As the answer, set down the lines below from the one containing "Delhi Weather" through the one containing "pelaku kini sudah", exactly and inclusively, and no others.

(Dataset excerpts)
________________
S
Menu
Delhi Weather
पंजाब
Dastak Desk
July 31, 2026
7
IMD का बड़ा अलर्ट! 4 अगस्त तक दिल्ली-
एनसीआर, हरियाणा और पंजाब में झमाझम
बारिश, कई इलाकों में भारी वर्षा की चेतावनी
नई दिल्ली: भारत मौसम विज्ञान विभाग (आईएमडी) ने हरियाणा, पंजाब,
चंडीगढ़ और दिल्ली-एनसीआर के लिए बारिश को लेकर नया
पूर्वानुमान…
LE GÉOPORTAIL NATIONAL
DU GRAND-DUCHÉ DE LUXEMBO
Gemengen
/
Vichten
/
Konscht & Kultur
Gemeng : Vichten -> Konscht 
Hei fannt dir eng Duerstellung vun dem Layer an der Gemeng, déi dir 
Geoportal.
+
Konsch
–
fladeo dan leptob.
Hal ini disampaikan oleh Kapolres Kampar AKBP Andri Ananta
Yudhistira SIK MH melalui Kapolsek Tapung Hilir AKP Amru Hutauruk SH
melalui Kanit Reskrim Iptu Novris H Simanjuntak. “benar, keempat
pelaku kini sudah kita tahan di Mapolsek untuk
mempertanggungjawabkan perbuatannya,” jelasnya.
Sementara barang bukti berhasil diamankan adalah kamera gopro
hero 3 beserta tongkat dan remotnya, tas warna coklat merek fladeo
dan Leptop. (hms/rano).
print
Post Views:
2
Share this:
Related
________________
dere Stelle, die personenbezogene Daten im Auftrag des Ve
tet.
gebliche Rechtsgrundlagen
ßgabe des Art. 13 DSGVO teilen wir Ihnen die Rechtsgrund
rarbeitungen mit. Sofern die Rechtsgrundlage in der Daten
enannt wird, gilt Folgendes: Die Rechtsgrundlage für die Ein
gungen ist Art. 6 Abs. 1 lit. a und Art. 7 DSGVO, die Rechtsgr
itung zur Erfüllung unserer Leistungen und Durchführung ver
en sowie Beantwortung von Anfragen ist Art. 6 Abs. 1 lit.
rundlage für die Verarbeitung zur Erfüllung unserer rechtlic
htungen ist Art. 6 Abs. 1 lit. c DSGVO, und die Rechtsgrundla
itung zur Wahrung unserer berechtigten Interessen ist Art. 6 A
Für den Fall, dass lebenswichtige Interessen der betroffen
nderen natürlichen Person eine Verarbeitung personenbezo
________________
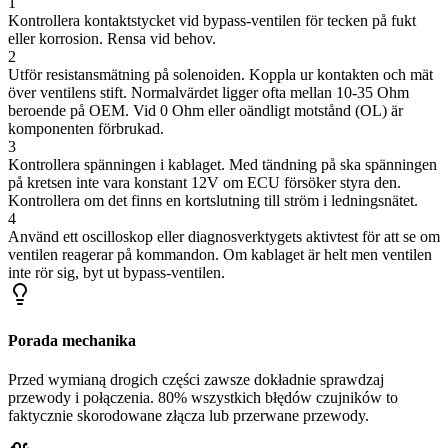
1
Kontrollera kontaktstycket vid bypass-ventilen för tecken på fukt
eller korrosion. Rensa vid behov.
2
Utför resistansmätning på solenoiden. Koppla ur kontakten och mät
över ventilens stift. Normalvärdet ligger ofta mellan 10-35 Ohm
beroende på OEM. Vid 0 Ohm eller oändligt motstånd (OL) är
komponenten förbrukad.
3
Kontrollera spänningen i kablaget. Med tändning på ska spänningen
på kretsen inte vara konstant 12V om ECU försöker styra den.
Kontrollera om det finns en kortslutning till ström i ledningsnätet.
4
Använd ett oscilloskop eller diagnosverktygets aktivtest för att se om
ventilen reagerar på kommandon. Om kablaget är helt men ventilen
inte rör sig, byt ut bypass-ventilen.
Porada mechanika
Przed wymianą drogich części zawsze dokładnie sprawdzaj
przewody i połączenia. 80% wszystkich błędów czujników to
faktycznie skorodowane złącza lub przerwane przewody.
________________
▶ _Expected output_:
Delhi Weather
पंजाब
Dastak Desk
July 31, 2026
7
IMD का बड़ा अलर्ट! 4 अगस्त तक दिल्ली-
एनसीआर, हरियाणा और पंजाब में झमाझम
बारिश, कई इलाकों में भारी वर्षा की चेतावनी
नई दिल्ली: भारत मौसम विज्ञान विभाग (आईएमडी) ने हरियाणा, पंजाब,
चंडीगढ़ और दिल्ली-एनसीआर के लिए बारिश को लेकर नया
पूर्वानुमान…
LE GÉOPORTAIL NATIONAL
DU GRAND-DUCHÉ DE LUXEMBO
Gemengen
/
Vichten
/
Konscht & Kultur
Gemeng : Vichten -> Konscht 
Hei fannt dir eng Duerstellung vun dem Layer an der Gemeng, déi dir 
Geoportal.
+
Konsch
–
fladeo dan leptob.
Hal ini disampaikan oleh Kapolres Kampar AKBP Andri Ananta
Yudhistira SIK MH melalui Kapolsek Tapung Hilir AKP Amru Hutauruk SH
melalui Kanit Reskrim Iptu Novris H Simanjuntak. “benar, keempat
pelaku kini sudah kita tahan di Mapolsek untuk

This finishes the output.